What the task asks: Leave the pictures out. Retype exactly the lines below from the one containing "commitment to environmental justice." through the one containing "Similar Colleges", and no others.

Data section:

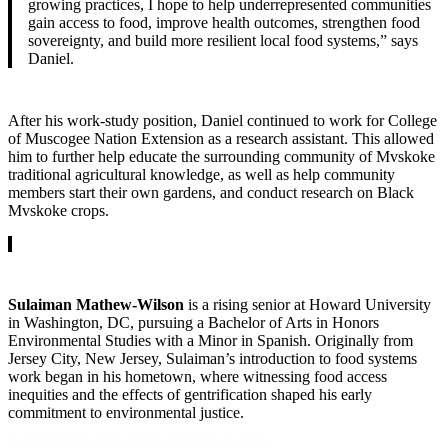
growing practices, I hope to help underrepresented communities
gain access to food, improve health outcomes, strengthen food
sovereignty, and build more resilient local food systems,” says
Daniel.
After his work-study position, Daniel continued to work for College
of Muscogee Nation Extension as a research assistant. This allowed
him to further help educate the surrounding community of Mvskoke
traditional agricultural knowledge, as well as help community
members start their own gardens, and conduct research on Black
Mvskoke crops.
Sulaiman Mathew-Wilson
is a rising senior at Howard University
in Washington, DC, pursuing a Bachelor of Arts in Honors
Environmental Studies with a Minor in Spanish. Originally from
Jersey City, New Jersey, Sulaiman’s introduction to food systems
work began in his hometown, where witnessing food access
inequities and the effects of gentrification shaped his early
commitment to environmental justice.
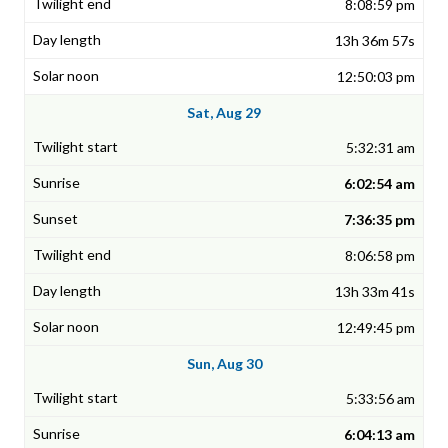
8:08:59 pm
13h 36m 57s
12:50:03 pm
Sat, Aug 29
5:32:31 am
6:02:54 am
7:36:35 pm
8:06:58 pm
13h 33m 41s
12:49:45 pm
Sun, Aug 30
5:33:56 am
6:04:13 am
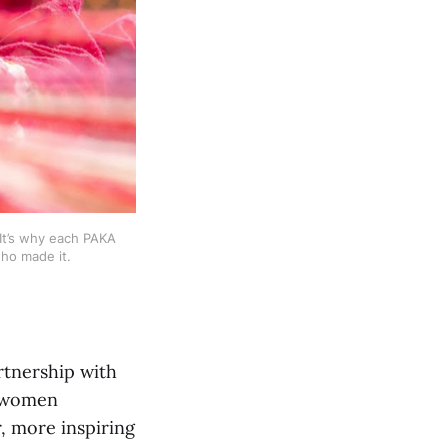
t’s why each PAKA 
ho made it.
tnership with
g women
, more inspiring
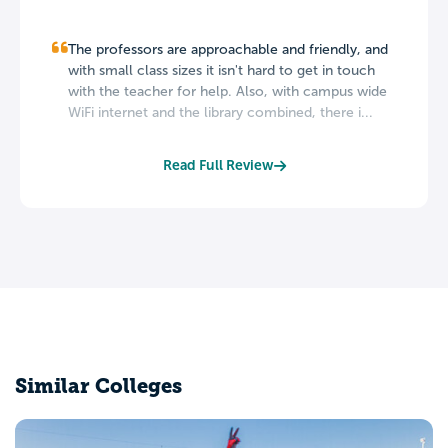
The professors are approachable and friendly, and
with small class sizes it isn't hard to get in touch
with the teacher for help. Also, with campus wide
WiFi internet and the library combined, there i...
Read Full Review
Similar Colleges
--
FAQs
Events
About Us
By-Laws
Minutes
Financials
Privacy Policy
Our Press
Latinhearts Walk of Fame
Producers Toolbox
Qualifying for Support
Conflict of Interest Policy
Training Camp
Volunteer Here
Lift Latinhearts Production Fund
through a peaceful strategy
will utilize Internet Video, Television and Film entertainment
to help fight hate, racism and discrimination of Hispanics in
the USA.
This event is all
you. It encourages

Exercise output:
commitment to environmental justice.
8:08:59 pm
13h 36m 57s
12:50:03 pm
Sat, Aug 29
5:32:31 am
6:02:54 am
7:36:35 pm
8:06:58 pm
13h 33m 41s
12:49:45 pm
Sun, Aug 30
5:33:56 am
6:04:13 am
t’s why each PAKA 
ho made it.
tnership with
g women
, more inspiring
The professors are approachable and friendly, and
with small class sizes it isn't hard to get in touch
with the teacher for help. Also, with campus wide
WiFi internet and the library combined, there i...
Read Full Review
Similar Colleges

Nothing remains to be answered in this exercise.